His second solution, however, sacrifices a little brevity for a lot of efficiency, by using a variation of the binary counting method:

sub smallest_multiple {
    my ($n) = @_;
    return 0 unless $n;

    my $binary = 1 . (0 x (length($n) - 1));
    increment($binary) while $binary % $n;
    $binary
}

sub increment {
    my $pos = rindex $_[0], 0;
    if ($pos > -1) {
        substr $_[0], $pos, 1, '1';
        substr $_[0], $pos + 1, length($_[0]) - $pos - 1,
                         '0' x (length($_[0]) - $pos - 1);
    } else {
        $_[0] = '1' . ('0' x length $_[0]);
    }
}

Choroba’s increment sub is interesting. He has deconstructed the process of counting in binary into this sub, which increments a binary string representation of a number. This solution finds smallest_multiple(99) in 0.3 seconds.

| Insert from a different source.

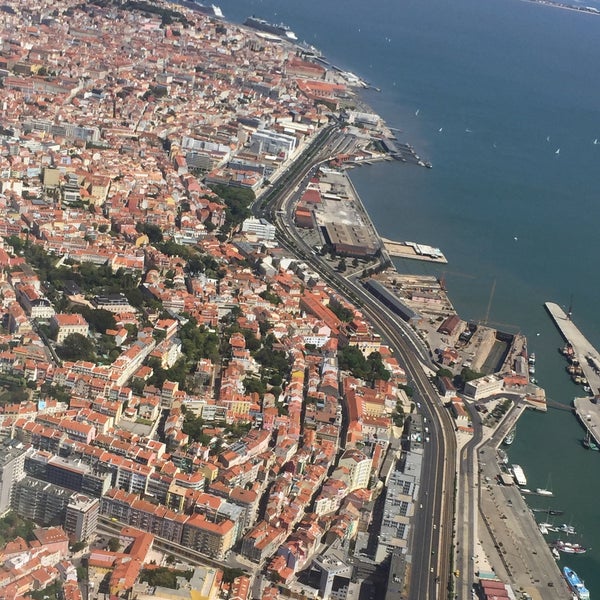 Identify the location of windows. (383, 523), (392, 523), (397, 501).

BlogSmallest Multiple and LRU Cache

Ian Rifkin

Ian Rifkin’s solution counts in decimal and converts to binary for a more efficient loop:

use Scalar::Util::Numeric qw(isint);
use Math::BigInt;
use Math::BigFloat;

# [Ryan] Ian credits Perl Cookbook for this technique
sub dec2bin {
    my $str = unpack("B32", pack("N", shift));
    $str =~ s/^0+(?=\d)//;   # otherwise you'll get leading zeros
    return $str;
}

my $i = 2;
my $output = undef;
while ($output == undef) {
    my $bin_i = dec2bin($i);
    $i++ and next unless $bin_i =~ /^1[1]*[0]+[0-1]*$/;
    my $test = Math::BigFloat->new($bin_i);
    $test->bdiv($input);
    $output = $bin_i if $test == $test->as_int() and $input != $bin_i;
    $i++;
}
print "\n\nThe smallest multiple of $input with only digits 0 and 1 is: $output\n\n";

Even though dec2bin() should always give a valid binary string, Ian also checks with a regex: /^1[1]*[0]+[0-1]*$/. This regex enforces the additional constraint that the answer must contain at least one zero, which means his answer for, e.g., 99 = 1_101_111_111_111_111_111, versus 111_111_111_111_111_111.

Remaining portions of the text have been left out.